(Listed records Opens)

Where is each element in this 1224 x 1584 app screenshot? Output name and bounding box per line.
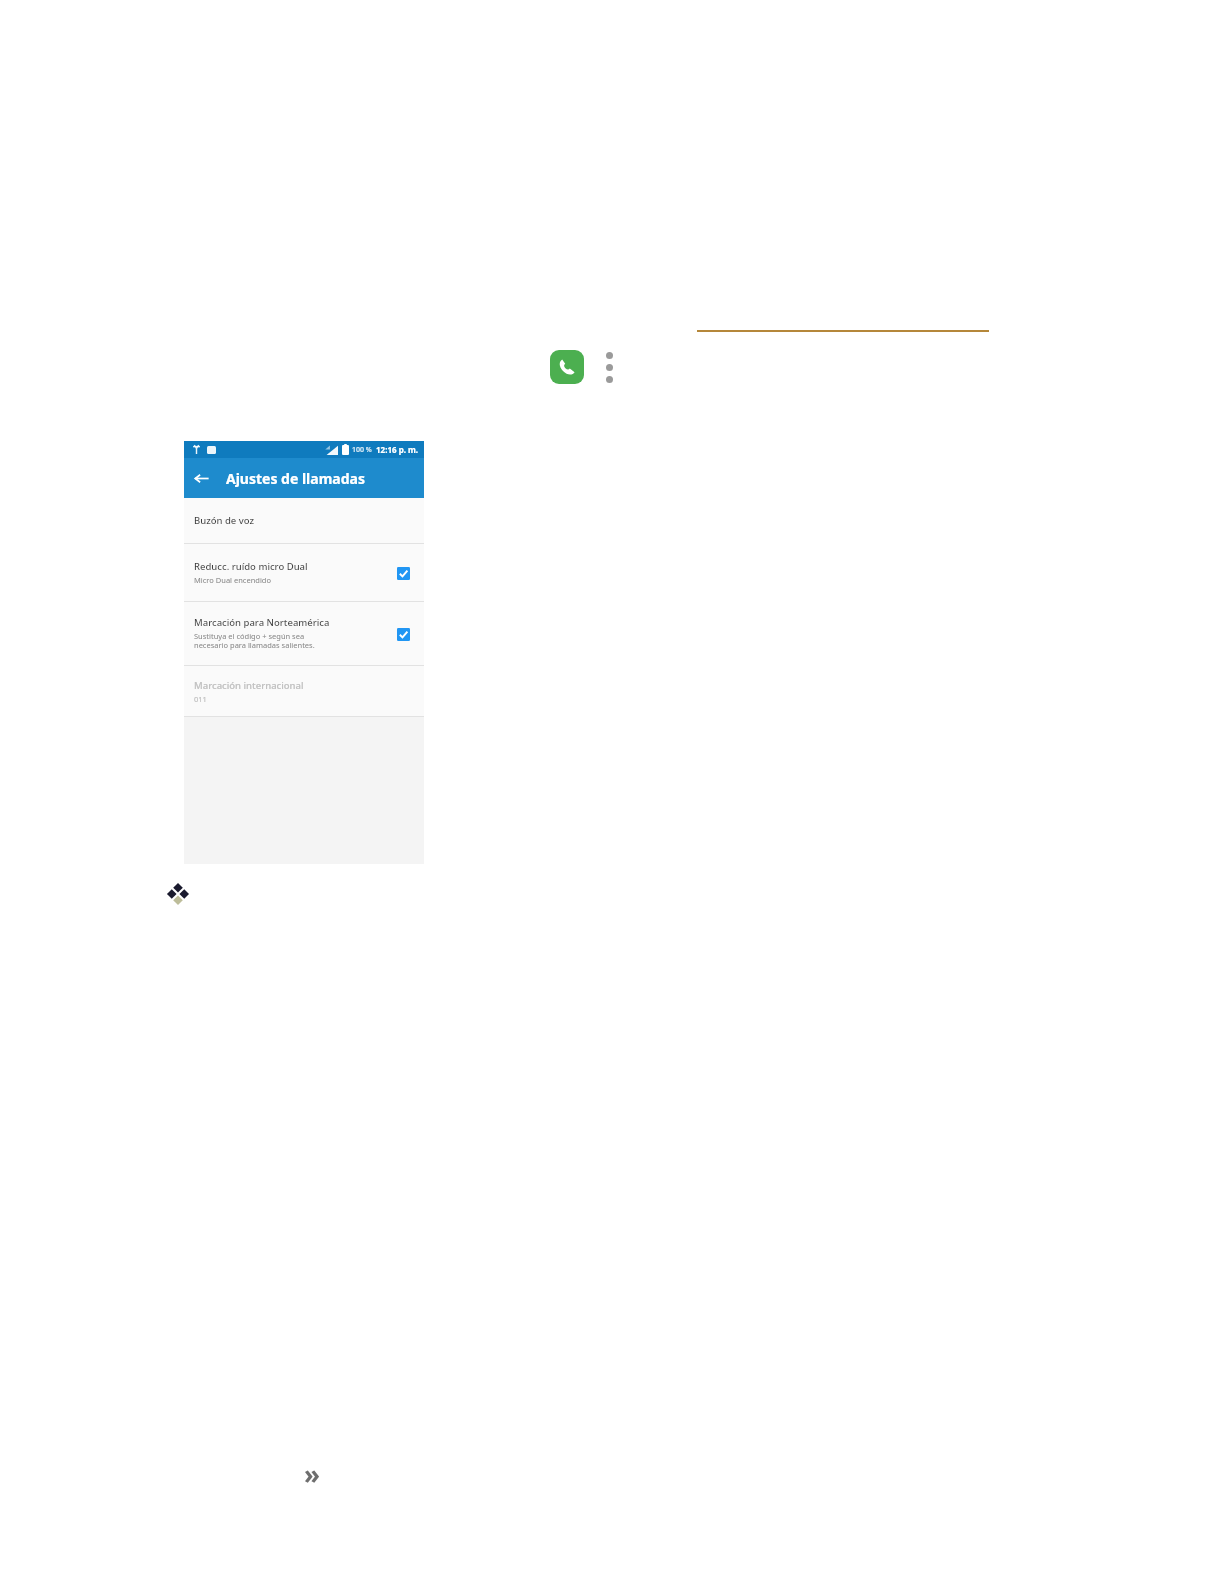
staticText: Marcación para Norteamérica [194,616,330,629]
button[interactable]: Buzón de voz [184,498,424,543]
staticText: 12:16 p. m. [376,444,419,455]
staticText: Marcación internacional [194,679,304,692]
button[interactable]: More options [598,350,620,384]
staticText: » [304,1456,320,1490]
staticText: 011 [194,694,207,704]
staticText: 100 % [352,445,372,455]
staticText: Micro Dual encendido [194,575,272,585]
staticText: Reducc. ruído micro Dual [194,560,308,573]
button[interactable]: Back [184,461,218,495]
button[interactable]: Reducc. ruído micro Dual [184,544,424,601]
button[interactable]: Marcación internacional [184,666,424,716]
button[interactable]: Phone app [550,350,584,384]
staticText: Buzón de voz [194,514,254,527]
button[interactable]: Marcación para Norteamérica [184,602,424,665]
staticText: Ajustes de llamadas [226,469,365,488]
staticText: Sustituya el código + según sea necesari… [194,631,315,651]
button[interactable]: Toggle Marcación para Norteamérica [392,623,414,645]
button[interactable]: Toggle Reducc. ruído micro Dual [392,562,414,584]
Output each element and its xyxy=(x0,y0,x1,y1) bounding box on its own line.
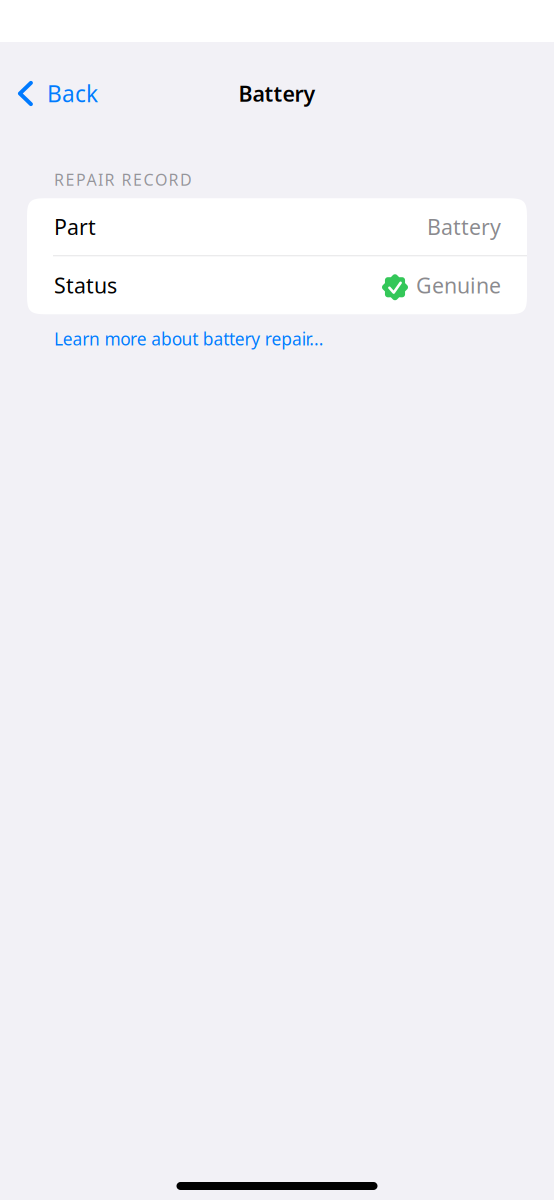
staticText: Battery xyxy=(238,79,316,108)
staticText: Learn more about battery repair... xyxy=(54,327,324,350)
staticText: Back xyxy=(47,78,98,108)
button[interactable]: Back xyxy=(0,69,110,118)
button[interactable]: Learn more about battery repair... xyxy=(54,325,324,352)
button[interactable]: Part xyxy=(27,198,527,255)
staticText: Part xyxy=(54,213,96,241)
staticText: Genuine xyxy=(416,271,501,299)
staticText: Status xyxy=(54,271,117,299)
staticText: Battery xyxy=(427,213,501,241)
button[interactable]: Status xyxy=(27,256,527,314)
staticText: REPAIR RECORD xyxy=(54,169,192,190)
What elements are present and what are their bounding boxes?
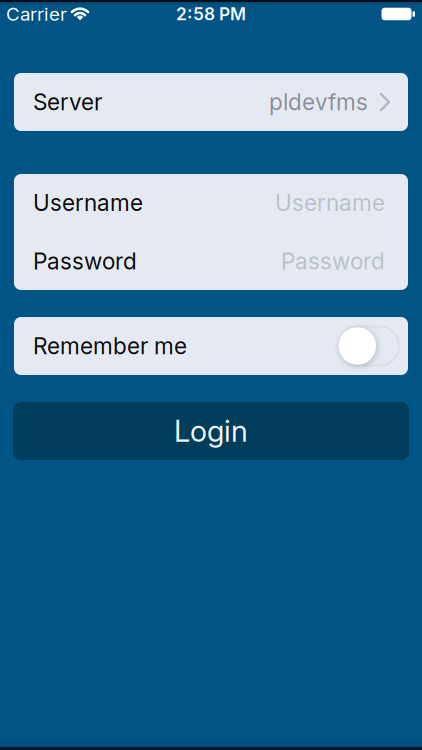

(Listed records Closes)

__Problem requirements__:
Starting where a line contains "Output each element" and finishing at the last line above, set down every line exactly as it reads, with no pictures.

__Solved exercise__:
Output each element and its xyxy=(x0,y0,x1,y1) bounding box on its own line.
staticText: Battery xyxy=(238,79,316,108)
staticText: Learn more about battery repair... xyxy=(54,327,324,350)
staticText: Back xyxy=(47,78,98,108)
button[interactable]: Back xyxy=(0,69,110,118)
button[interactable]: Learn more about battery repair... xyxy=(54,325,324,352)
button[interactable]: Part xyxy=(27,198,527,255)
staticText: Part xyxy=(54,213,96,241)
staticText: Genuine xyxy=(416,271,501,299)
staticText: Status xyxy=(54,271,117,299)
staticText: Battery xyxy=(427,213,501,241)
button[interactable]: Status xyxy=(27,256,527,314)
staticText: REPAIR RECORD xyxy=(54,169,192,190)
What elements are present and what are their bounding boxes?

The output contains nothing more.